■ **WORK INSTRUCTIONS**:
Leave every image behind and restate the data word for word.

■ **INFORMATION PROVIDED**:
== Segment start ==
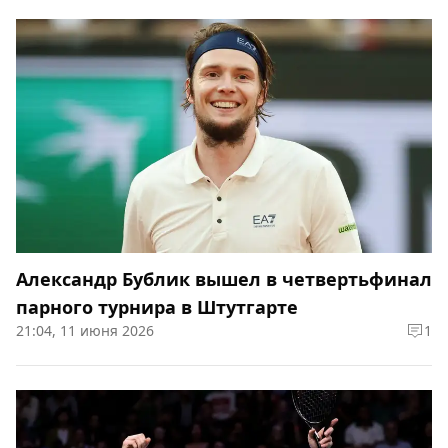
Александр Бублик вышел в четвертьфинал
парного турнира в Штутгарте
21:04, 11 июня 2026
1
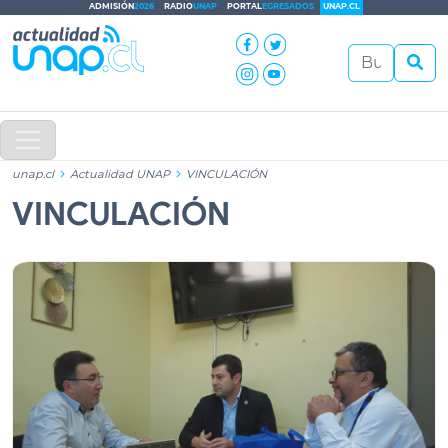
ADMISIÓN
2026
RADIO
UNAP
PORTAL
EGRESADOS
UNAP.CL
unap.cl
Actualidad UNAP
VINCULACIÓN
VINCULACIÓN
== Segment end ==
■ **SOLUTION FOR THIS PROBLEM**:
Александр Бублик вышел в четвертьфинал
парного турнира в Штутгарте
21:04, 11 июня 2026
1
ADMISIÓN
2026
RADIO
UNAP
PORTAL
EGRESADOS
UNAP.CL
unap.cl
Actualidad UNAP
VINCULACIÓN
VINCULACIÓN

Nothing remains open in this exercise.